The breast and worst of Valentine’s Day

A flashback…

………..

Most women, on Valentine’s Day, are quite happy to wake up and find a couple of hundred bucks on the bedside table. But not Brenda. Oh, no. She woke up and said she felt like decent breasts. “No problem,” I said, getting off the floor upon which I had inexplicably spent the night. “I’ll nip out and pick some up.”

By the time I left the pub, I had forgotten what she wanted so I sent her a Please Call Me. “Breasts,” she said. “Chicken or beef?” said I. She pointed out that cows did not have breasts. “On the udder hand, Darren,” I said.

Anyway. Turns out that I had cocked it up as usual. She wanted a completely new set of human breasts and not something smothered in honey and mustard sauce and nibbled on at lunch, although why we couldn’t combine the two was beyond me.

Most women, I imagine, choose the enhancement option in matters this close to the chest. Brenda wanted the opposite. Unheard of, where I come from. Come to think of it, where I come from most things are unheard of. Intellectual gigantism is one of the few conditions my so-called friends do not suffer from.

To men, the notion of a breast reduction makes about as much sense as gobbling handfuls of Chinese medicine guaranteed to make one’s willie smaller. Ever since we were born, we have been conditioned to believe that bigger is better – the exception being the willie department. Here, we are more than happy to cling to the unusually charitable Cosmo myth that size doesn’t count.

The first thing boy babies see when they open their eyes is a giant breast bearing down on them like some terrible Peruvian landslide. It has a tremendous impact on their outlook on life, especially if they are expected to swallow a nipple the size of a bricklayer’s thumb.

I tried telling Brenda that if she really wanted smaller breasts, there was a far less permanent way of getting them. She headed me off at the pass. “You will never have a threesome for as long as we are married.” I keep a very good divorce lawyer’s number on speed dial for moments like these, but he is due for release only in 2035. By then I expect I shall be more interested in philately than philandery.

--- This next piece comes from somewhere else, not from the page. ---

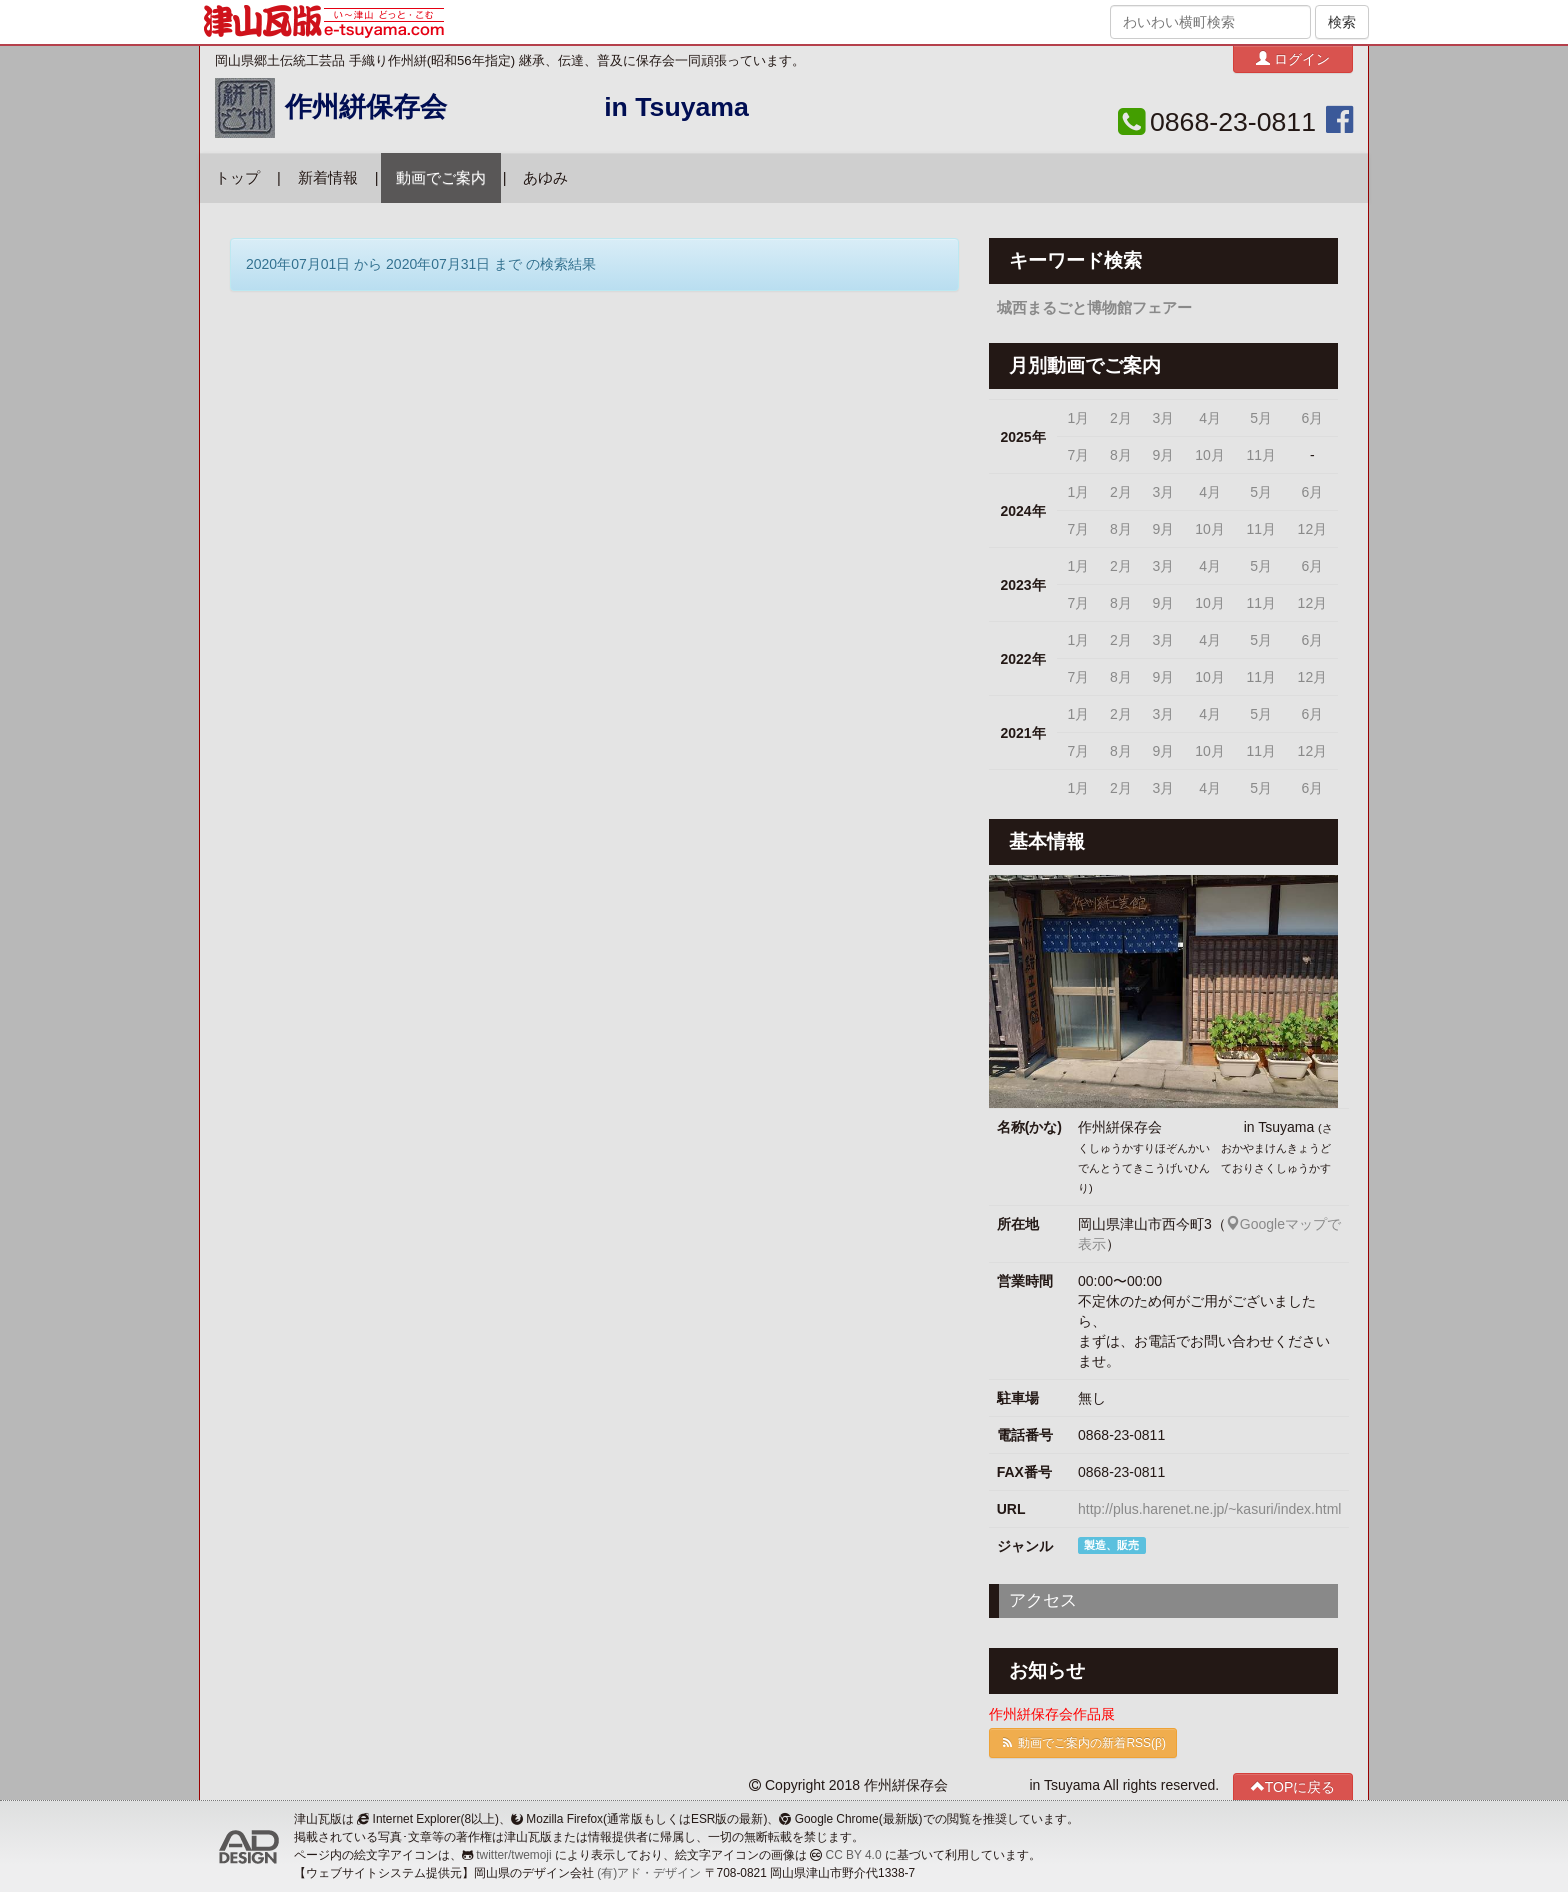  What do you see at coordinates (1111, 1545) in the screenshot?
I see `製造、販売` at bounding box center [1111, 1545].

And lo, it came to pass that I found myself helping Brenda into a backless gown in the gynae ward of a city hospital. Private, naturally. Go for a boob job at a state hospital and you risk walking out with a size 36C bum.

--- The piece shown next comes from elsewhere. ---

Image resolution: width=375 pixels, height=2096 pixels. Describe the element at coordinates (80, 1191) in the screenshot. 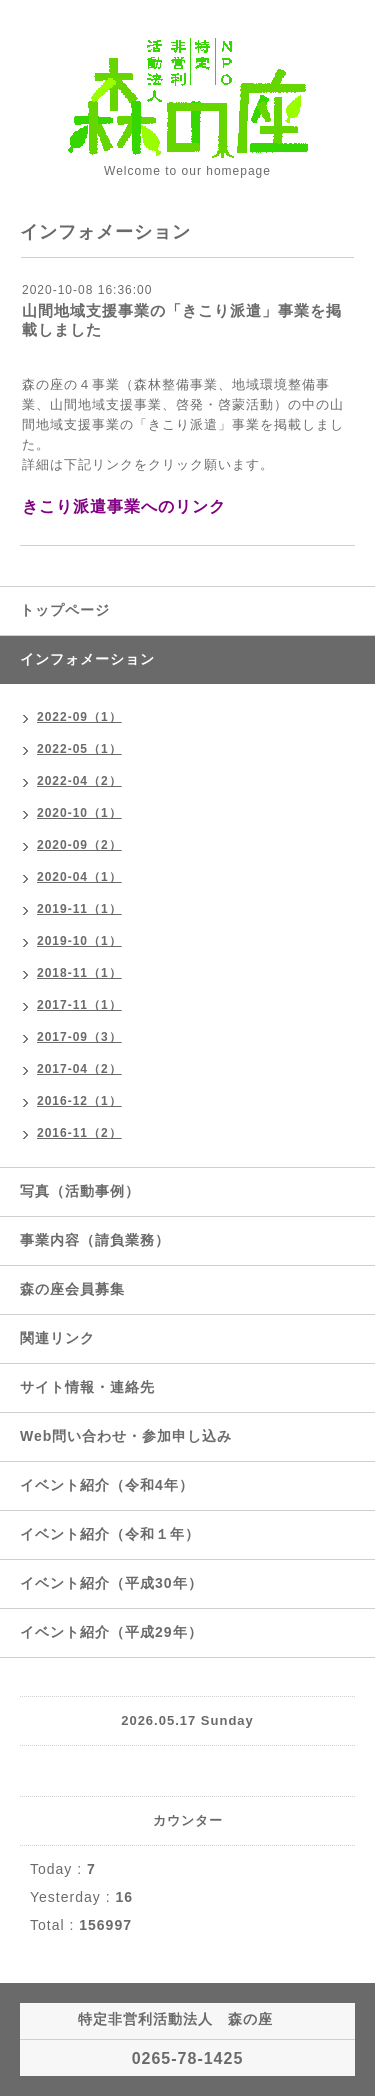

The week before, she had gone to see a couple of plastic sturgeons. Apparently it’s like getting your car panel-beaten. You need to get at least two quotes. She wasn’t that keen on the first doctor because he specialised in labiaplasty. Can’t blame her, really. Even I think there’s something a little odd about a man who sculpts designer vaginas for a living.

Nurses aren’t what they used to be. The guzzling of ethyl alcohol, the hideous screaming, the broken bottles, the stabbings. Perhaps they weren’t nurses at all. Come to think of it, they weren’t wearing uniforms. Neither did they have teeth. And they were on the pavement outside the hospital.

So I got Brenda into her ridiculous medical frock, all the while trying to talk her out of it. “Listen to me,” I said. “It’s not too late to run.” It’s not as if Brenda had enormous bazookas lashed to her front. Sure, they were more than a handful, but then so is she. Her breasts were fine. It’s her brain that could do with a nip and a tuck.

A nurse walked in and started filling in Brenda’s chart. Judging by her questions, I thought she might have been one of the ladies I saw in the street. “Where are the pain?” she asked. Brenda explained that she was about to have a breast reduction. “Dids you call a doctor?” I began giggling like a schoolgirl but saved my face by feigning stomach cramps. “Please may I have some pethidine?” I begged. Unfortunately, the nurse had absorbed just enough training to know not to hand out awesome drugs to people who were sitting in the visitor’s chair, even if they were clearly suffering from some sort of paroxysm.

Then the anaesthetist burst in, full of piss and propofol. He offered me a cursory handshake and proceeded to focus all his attention on Brenda. How very dare you, I thought. Why don’t you ask how I’m feeling? Maybe take my blood pressure? For all you know, I’m about to have a stroke. Brenda said later that he seemed nice. Yeah, right. To the bedside manner born.

I swallowed Brenda’s pre-med when she wasn’t looking and slipped out before Dr McDreamy swaggered in, flashing his scalpel and telling my wife to get her babylons out.